Square Roots for Competitive Exams

The square root of a number 'x' is another number 'y' that when multiplied by itself gives 'x'. For example, 3 is the square root of 9 because 3 × 3 = 9. Grasping this basic concept builds the foundation to excel in the square roots portion of the SSC CGL Tier-I Quantitative Aptitude exam.

Important Details - Square Root Concept

Term Definition
Square Root A number that when multiplied by itself gives the original number
Example The square root of 9 is 3, as 3 × 3 = 9

SSC CGL Tier-I Square Roots Syllabus

The SSC CGL Tier-I square roots syllabus focuses on:

Syllabus Area Details
Calculation Methods Finding square roots using division, factorization, tables, approximations and calculators
Applications Applying square roots to calculate distances, areas, volumes, equations etc.
Properties Identifying perfect squares and their special properties

The syllabus requires a combination of conceptual clarity, mastery of different calculation techniques and the ability to apply square roots to solve diverse quantitative problems.

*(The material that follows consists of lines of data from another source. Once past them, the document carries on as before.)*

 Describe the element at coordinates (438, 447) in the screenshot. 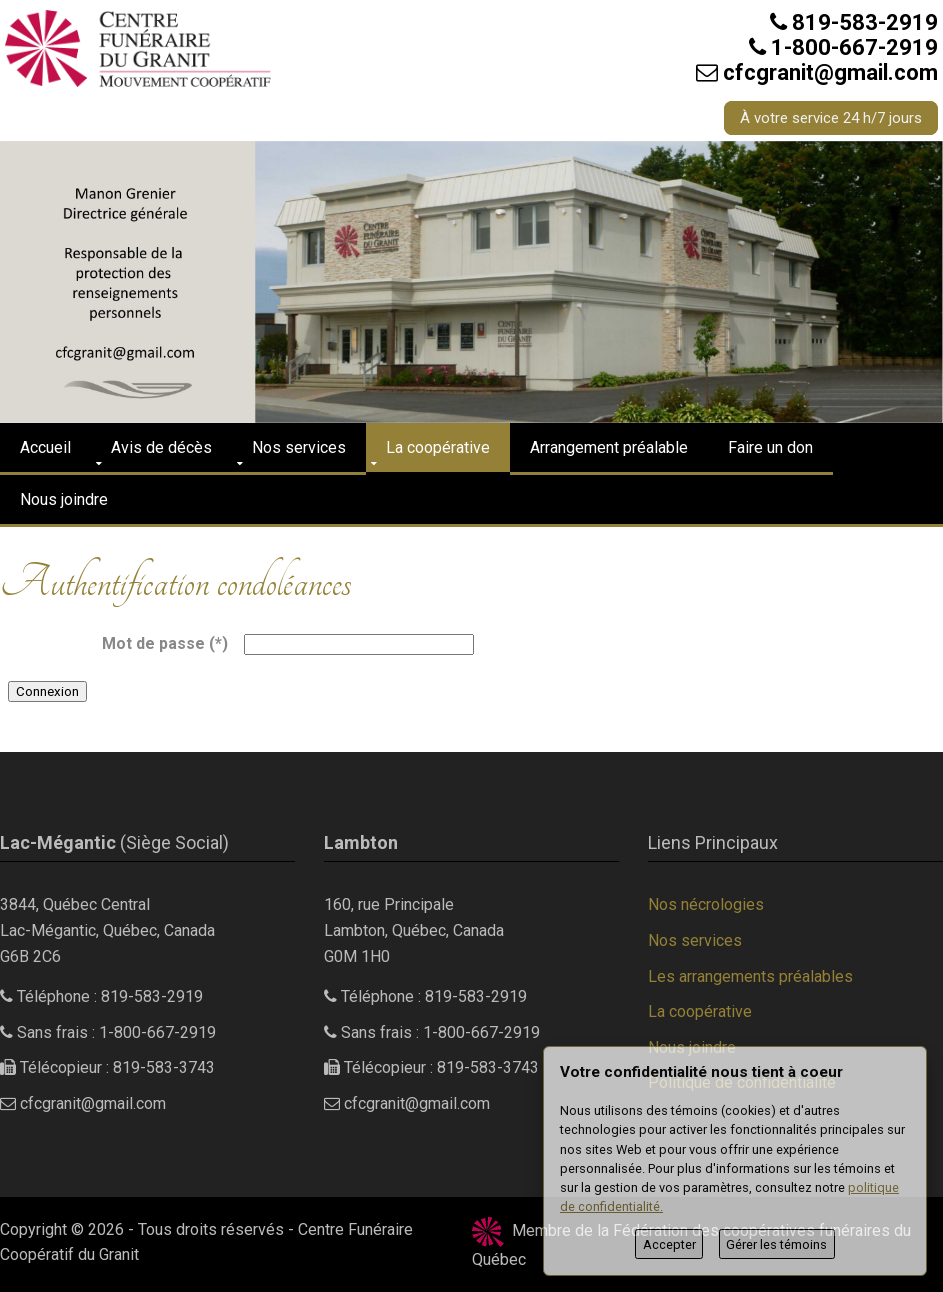 I see `La coopérative` at that location.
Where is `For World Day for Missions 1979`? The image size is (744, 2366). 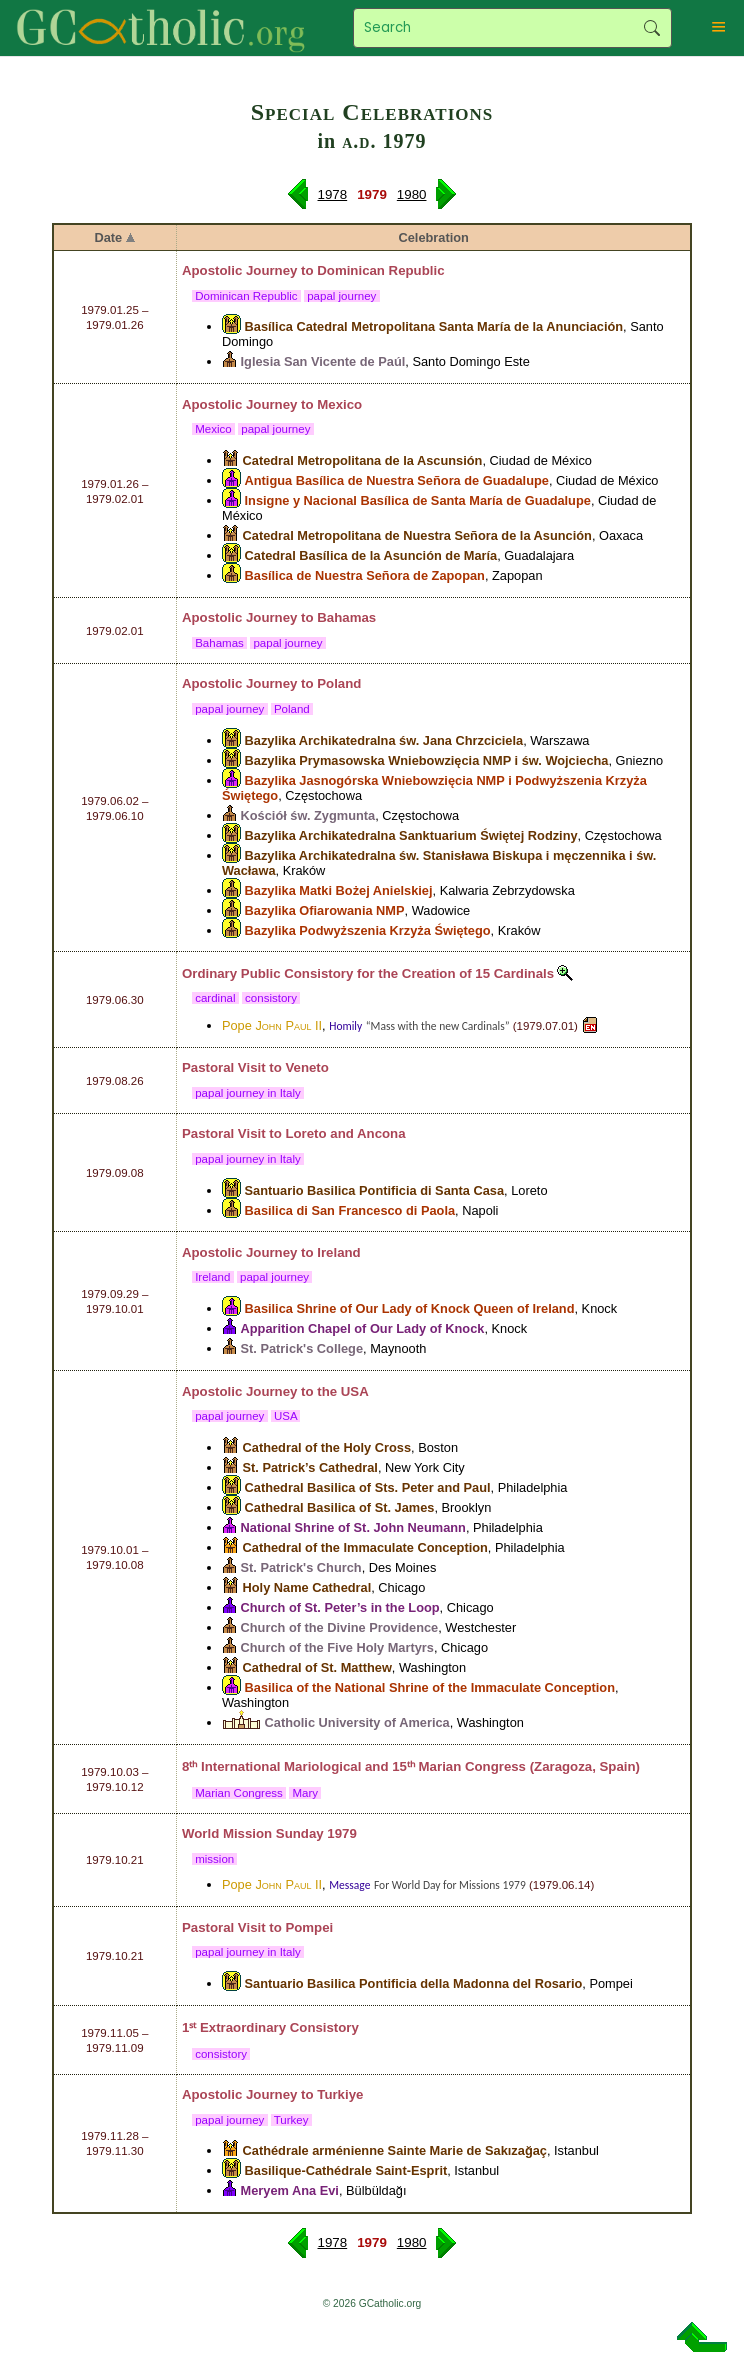 For World Day for Missions 1979 is located at coordinates (450, 1885).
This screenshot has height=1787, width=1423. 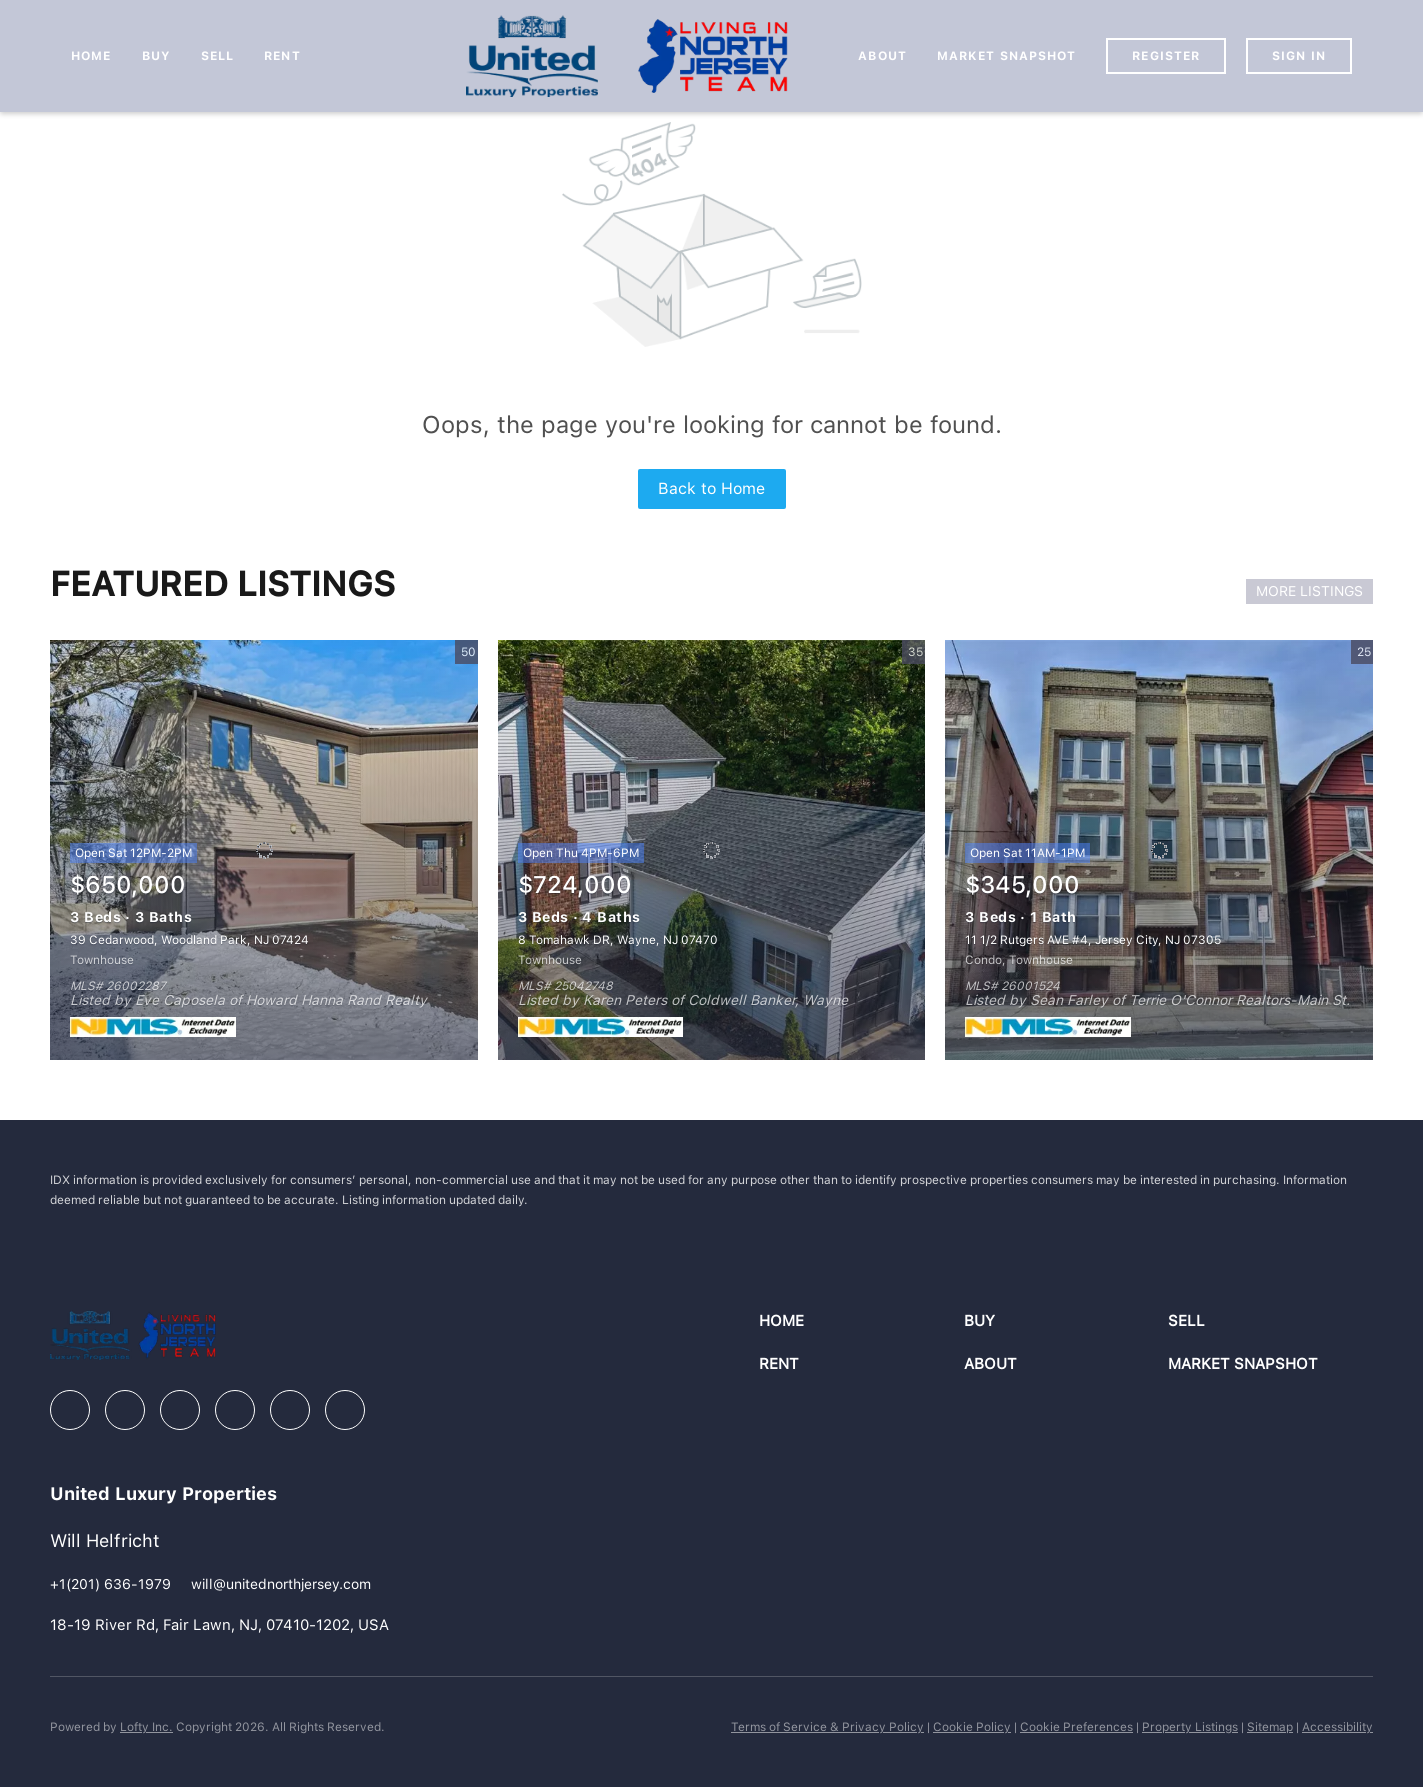 What do you see at coordinates (235, 1410) in the screenshot?
I see `[instagram]` at bounding box center [235, 1410].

Tips to Master Square Roots

Some useful tips to master square roots for the SSC CGL Tier-I exam include:

Tips Details
Practice Extensively Solve previous year questions, mock tests across various difficulty levels
Focus on Speed & Accuracy Learn quick approximation methods to save time
Use Calculators Strategically Balance traditional manual methods with calculators for efficiency
Develop Number Sense Build intuition for number properties and relationships

Along with extensive practice, developing strategic approaches tailored to the exam pattern is key for success.

Importance in Relation to Quantitative Aptitude Syllabus

While square roots form an integral part of the syllabus, equal importance must be given to other topics like:

Other Important Topics Details
Arithmetic Operations Addition, subtraction, multiplication, division of numbers
Percentages Calculating percentages, conversions, interest, profit/loss etc.
Averages Mean, median, mode calculation
Ratio and Proportion Identifying and solving problems using direct/inverse proportion

By dedicating time across all syllabus areas, strong fundamentals can be built to tackle the exam confidently.


Demystifying the square roots portion is pivotal for SSC CGL Tier-I success. One must grasp the basic concepts, master diverse calculation methods, apply square roots to solve problems, understand special properties and practice extensively. When combined with proficiency across all quantitative topics, you will be able to maximize scores in this critical exam section.


Q1: What is the key thing to understand about square roots?

A1: The key concept is that the square root of a number 'x' is another number 'y' which when multiplied by itself gives 'x'. Grasping this builds foundations to learn calculation methods, applications etc.

Q2: How to master the approximate/quick techniques for finding square roots?

A2: Regular practice by solving previous year questions and mock tests is key. Start with simple approximations and then gradually build up speed and accuracy on difficult problems. Develop familiarity with squares and square roots tables.

Q3: Should calculators be used strategically for square roots in the exam?

A3: Yes, balance manual traditional methods and calculators. Use approximation techniques to get a quick estimate first. Then input the number in calculator to get accurate result. This balances speed and precision.

Q4: How much time should one allocate for square roots preparation?

A4: Allocate 15-20% of your quantitative aptitude preparation time for square roots. Solve previous year questions, appear for regular mock tests. Analyze your weak areas and improve speed and accuracy.

Q5: Is it necessary to remember the table of squares and square roots?

A5: Not mandatory but highly recommended. Memorizing the common squares and roots will help in faster calculation, identification of perfect squares and more accurate approximation. It reduces reliance on calculators.

Q6: What other quantitative topics need focus apart from square roots?

A6: Other important topics are - arithmetic operations, percentages, averages, ratio and proportion, mensuration, data interpretation etc. Build strong conceptual fundamentals across all topics through extensive practice.